Shortly after, Mocoe received a text from her bank stating they had “detected fraud.” Moral of the story? “Make sure you don’t spend money at the bar and then go to the restaurant unless you want to be humbled in front of all your friends and family,” Mocoe concluded.
The Daily Dot reached out to Mocoe via Instagram direct message and TikTok comment. The video garnered over 101,000 views, and viewers cracked jokes in the comments section.
“It’s givinggggggg #WellsFargo,” one viewer joked.
“It’s giving Chase bank w the 30 minute message delay lol,” another quipped.
In addition, others shared times they’ve been in a similar situation.
“This exact thing happened to me while getting a slurpee,” one viewer shared. “I had to call the bank in the 7-11 cuz I already drank some of it.”

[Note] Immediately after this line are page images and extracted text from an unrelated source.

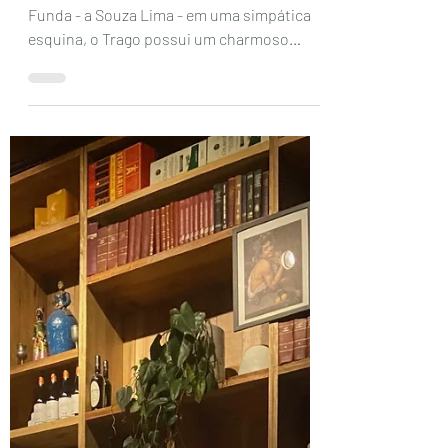
Localizado na rua mais animada da Barra
Funda - a Souza Lima - em uma simpática
esquina, o Trago possui um charmoso
balcão e algumas...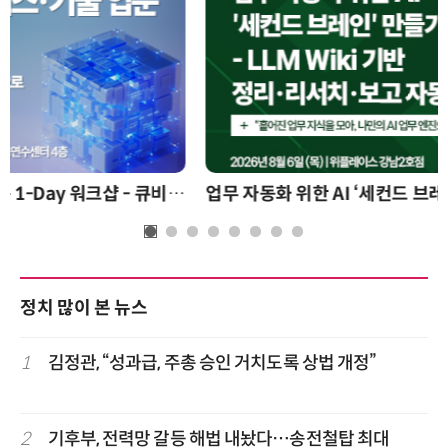
업무 자동화 위한 AI ‘세컨드 브레인’ 만들기 1-day 워크숍 - LLM Wiki 기반 정리·리서치·보고 자동화
정치 많이 본 뉴스
1
김정관, “성과급, 주총 승인 거치도록 상법 개정”
2
기후부, 전력망 갈등 해법 내놨다…송전철탑 최대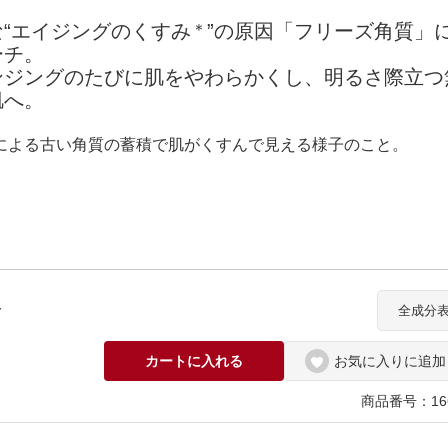
な“エイジングのくすみ
＊
”の原因「フリーズ角質」
カロリシェイプ
ーチ。
ンジングのたびに肌をやわらかくし、明るさ際立つ
肌へ。
による古い角質の蓄積で肌がくすんで見える様子のこと。
分
全成分
カートに入れる
お気に入りに追加
商品番号：166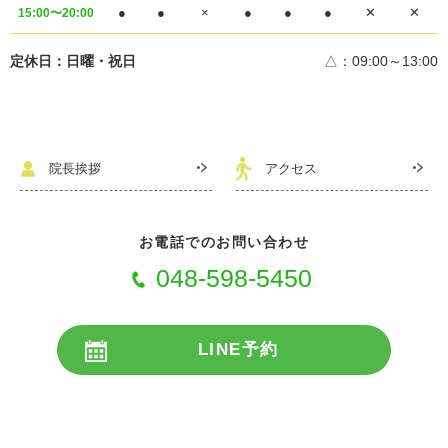
●
●
×
●
●
●
✕
✕
15:00〜20:00
定休日：日曜・祝日
△：09:00～13:00
院長挨拶
アクセス
お電話でのお問い合わせ
048-598-5450
LINE予約
24時間受付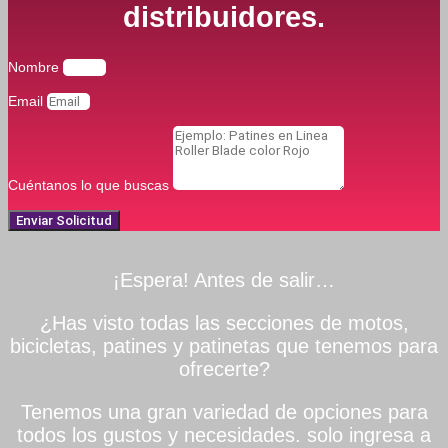
distribuidores.
Nombre
Email
Cuéntanos lo que buscas
Enviar Solicitud
¡Espera! Antes de salir…
¿Has visto todas las secciones de motos,
bicicletas, patines y patinetas que tenemos para
ofrecerte?
Tenemos una gran variedad de opciones para
todos los gustos y necesidades. solo ingresa a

“This kind of stuff always happens to me when I’m traveling last time it was too many Apple Pay transactions,” a second commented.
“This happened to me during a late night target run so I tried to use my circle $ and it wiped it out,” a third recalled.
According to Captial One, several things can trigger a fraud alert. “One of the easiest ways to trigger a fraud alert is using your card on vacation or when you’re traveling for work. But an alert can also happen closer to home if you’re spending money in a ZIP code you don’t usually visit. Most people generally shop in the same areas, and it can set off red flags if you suddenly change your pattern.”
The website continued, “Most people are pretty consistent with their spending, so if you suddenly make a big change in your habits—like buying a new fridge—it could trigger a credit card fraud alert.”